#### STORED DATA ####

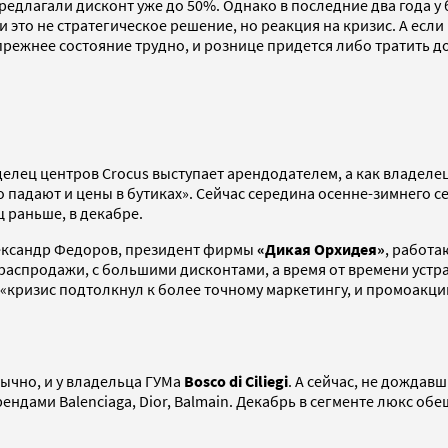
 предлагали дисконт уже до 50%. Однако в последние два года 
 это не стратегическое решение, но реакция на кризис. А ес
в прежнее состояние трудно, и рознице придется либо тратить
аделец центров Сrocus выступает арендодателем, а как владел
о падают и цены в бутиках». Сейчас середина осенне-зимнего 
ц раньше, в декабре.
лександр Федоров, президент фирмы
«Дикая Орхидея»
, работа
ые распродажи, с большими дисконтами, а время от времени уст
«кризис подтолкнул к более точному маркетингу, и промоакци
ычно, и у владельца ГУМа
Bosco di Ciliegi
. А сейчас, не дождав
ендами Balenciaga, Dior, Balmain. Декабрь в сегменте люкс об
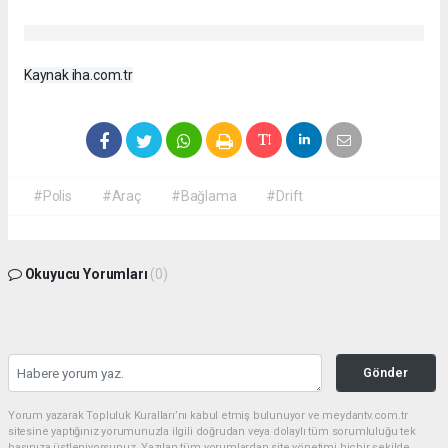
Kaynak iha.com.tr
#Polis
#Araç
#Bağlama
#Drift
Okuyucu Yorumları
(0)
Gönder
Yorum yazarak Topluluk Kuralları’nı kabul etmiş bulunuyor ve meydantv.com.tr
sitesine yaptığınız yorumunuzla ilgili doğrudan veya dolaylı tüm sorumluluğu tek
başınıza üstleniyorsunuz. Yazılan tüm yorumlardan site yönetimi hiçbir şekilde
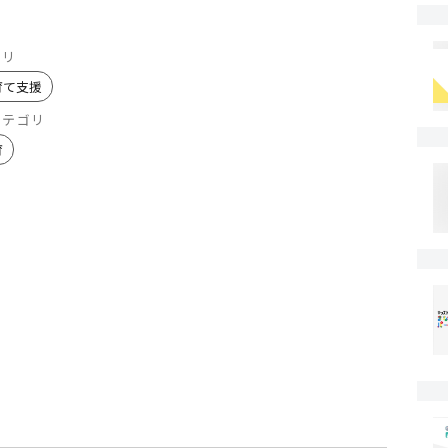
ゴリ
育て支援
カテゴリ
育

####

Repeat the records in full, precisely, and keep the pictures out.

 предлагали дисконт уже до 50%. Однако в последние два года 
 это не стратегическое решение, но реакция на кризис. А ес
в прежнее состояние трудно, и рознице придется либо тратить
аделец центров Сrocus выступает арендодателем, а как владел
о падают и цены в бутиках». Сейчас середина осенне-зимнего 
ц раньше, в декабре.
лександр Федоров, президент фирмы
«Дикая Орхидея»
, работа
ые распродажи, с большими дисконтами, а время от времени уст
«кризис подтолкнул к более точному маркетингу, и промоакци
ычно, и у владельца ГУМа
Bosco di Ciliegi
. А сейчас, не дождав
ендами Balenciaga, Dior, Balmain. Декабрь в сегменте люкс об
Kaynak iha.com.tr
#Polis
#Araç
#Bağlama
#Drift
Okuyucu Yorumları
(0)
Gönder
Yorum yazarak Topluluk Kuralları’nı kabul etmiş bulunuyor ve meydantv.com.tr
sitesine yaptığınız yorumunuzla ilgili doğrudan veya dolaylı tüm sorumluluğu tek
başınıza üstleniyorsunuz. Yazılan tüm yorumlardan site yönetimi hiçbir şekilde
ゴリ
育て支援
カテゴリ
育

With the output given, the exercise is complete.